Although initially based on opposite coasts, Joplin and Neuwirth became friends. It was an off and on thing, recalled Neuwirth. We were partners, hang out partners, drinking partners... asshole buddies. We had both worked the same North Beach folk clubs. We'd scuffled... whenever she’d come to New York, we’d hang out, drink, have dinner. By 1969, Joplin had left Big Brother and was performing with her new group, the Kosmic Blues Band. At Grossman’s office one day that fall, Canadian singer-songwriter Gordon Lightfoot turned Neuwirth on to a then-unknown song he’d just learned from Nashville songwriter Kris Kristofferson. Gordon pulled out a guitar and sang this song that he’d heard in Nashville by this great songwriter that he'd met, recounted Neuwirth. And it was ‘Me and Bobby McGee’. It was a great song, so I made him teach it to me, right on the spot. Later that evening I had a dinner date with Janis and her girlfriend. And I was in their hotel room waiting for them to get dressed, so I played that song on her guitar, and Janis fell in love with it. That was the first time I'd seen this guitar. She’d told me she had an acoustic guitar at home, a beautiful Gibson J-45. I'd heard about it for a couple of years, but I'd never seen it. We know that Joplin must have acquired the guitar by 1967, when photographer Steve Schapiro shot her strumming the J-45 at her Haight-Ashbury home. Janis loved the acoustic guitar, Neuwirth continues, she was a folk singer at heart. She used to hang out at [Austin club] Threadgill's and sing folk songs. And she’d been looking for a song in the folk sort of realm that wasn't beat to death that she could perform as part of her show, just to leaven her show. And so, she seized on it, and she learned it on the spot, wrote it down. And very soon after that, a couple of days later she sang it on stage.

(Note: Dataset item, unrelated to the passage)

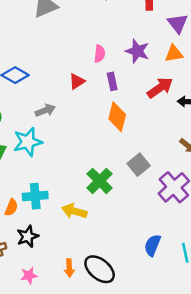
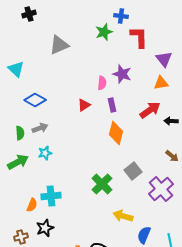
purple star: (137, 51) -> (122, 74), moved
gray arrow: (45, 110) -> (40, 128), moved
cyan star: (28, 142) -> (45, 153), size x0.6
yellow arrow: (74, 211) -> (123, 216), moved

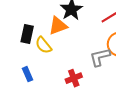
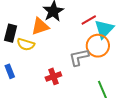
yellow semicircle: (43, 45) -> (26, 44), turned -36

In her 2019 biography Janis: Her Life and Music, Holly George Warren writes: Janis began practicing ‘Bobby McGee’ on her acoustic guitar, and by the time she and the band played Nashville’s Fairgrounds Coliseum on December 16, she felt the time was right. Without warning, she started strumming the captivating song, and the band fell in behind her. When she told the audience that ‘Me and Bobby McGee’ was by a Nashville songwriter, the applause was thunderous. Road manager John Byrne Cooke recalled in his 2014 memoir: The song wasn’t on the set list but Janis decided to do it on the spur of the moment, a spontaneous decision that had the best possible outcome: The band found the groove and Janis’s first public performance of ‘Bobby McGee’ got a rousing reception in the capital of country music. Joplin’s performance of the song on her Gibson J-45 inspired a front-page review in The Nashville Tennessean, which read Janis Joplin sprang catlike from behind a wall of amplifiers last night and from a Nashville stage sang a country song for the first time in her career as America’s foremost white blues singer. “Freedom’s just another word...for nothin’ left to lose,” she sang from the song ‘Me And Bobby McGee’, a hobo balled written by Nashville songwriter Kris Kristofferson... “Where’s my pick boys,” she drawled, strapping on an unamplified country guitar after an hour of wailing and squalling the uncompromising sound of Joplin… Then she introduced the song and began to pick the guitar in her hands in the style that is so familiar on Nashville syndicated country music television. She sang the song with apparent respect, even lilting it with some of the typical country twang.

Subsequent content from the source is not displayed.